A zillion billion years ago, during my undergrad days, I had
a writing professor (Dr. Trowbridge) who often wrote a large T, which meant
“trite,” across sentences or phrases in our MSS that were hackneyed or clichéd. Generally
I’d get a number of T’s on every page.

I remembered those big T’s when I ran across this advice
from Janet Fitch, author of White Oleander and Paint it Black:
“When you’re writing, anything you’ve ever heard or read
before is a cliché.
They can be combinations of words: Cold sweat.
Fire-engine red
, or phrases: on the same page, level playing field,
or metaphors: big as a house. So quiet you could hear a pin drop.
Sometimes things themselves are cliches: fuzzy dice, pink flamingo lawn
ornaments, long blonde hair.
Just keep asking yourself, “Honestly, have I
ever seen this before?” Even if Shakespeare wrote it, or Virginia Woolf, it’s a
cliché. You’re a writer and you have to invent it from scratch, all by
yourself. That’s why writing is a lot of work, and demands unflinching honesty.”
After reading her advice, I looked at one chapter in my novel – and holy cow, who
wrote all this silly trite nonsense!
“He put his feet on his desk.”  Trite.
“He leaned forward intently.” Trite. 
“Wyatt breezed into the
bandroom.” Trite. 
An evil elf must have gotten a hold of my computer, because
a writing genius like me couldn’t have written this dreck!
But before I could work myself into a freak-out frenzy in
which I stuffed all of my novels into the trash can, I made myself a simple
assignment: Forge an awesome writer sword. Then use it to chop out the trite phrases, and replace those phrases with
something I’ve never heard before.

Sir Terry Pratchett forged *his* sword out of meteorites, with the help of little blue men, because he is that awesome.

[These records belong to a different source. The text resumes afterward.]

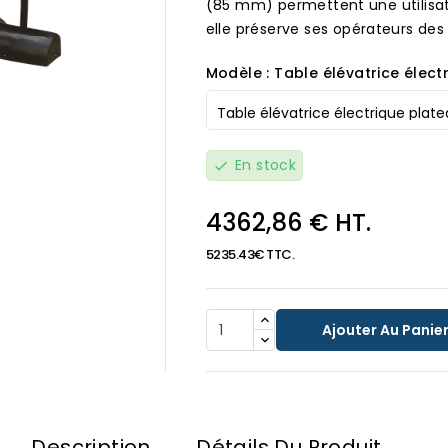
(85 mm) permettent une utilisat
elle préserve ses opérateurs de
Modèle : Table élévatrice élect
En stock
check

4362,86 € HT.
5235.43€ TTC.
Ajouter Au Panie
Description
Détails Du Produit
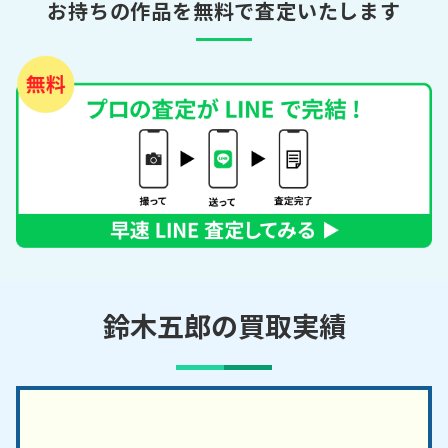
お持ちの作品を無料で査定いたします
鈴木五郎の買取実績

Well, not on the level of rewriting each sentence to say, “Pharby
ek gooley mekhenowitzh.” But make yourself reach a little. Pull in some words
you wouldn’t ordinarily use (sometimes I like to scry through a dictionary just
to see what surprises come up). Also, dig more deeply into your character’s pov
and see things 1) that interest her in 2) ways that only she would see them.
Of course, coming up with something that’s not trite or
clichéd takes some thought, and generally I am against sustained thought
because right now my brain is about the size of a walnut. But this exercise yields some crazy interesting pages, and
when you’re done, you’re like, “Hey! I made this!” and it feels pretty awesome.
P.S. Hi, I’m a new blogger! I’m Melinda, and I graduated from Hamline last Sunday whilst being very pregnant, and it was great. In baby news: Now that I’m back in Missouri, I have been actively trying to
evict baby, but he just ignores me and continues to work on his kickboxing
skills in the womb. ETA is still the first week of August. Anyway, I am happy to be here!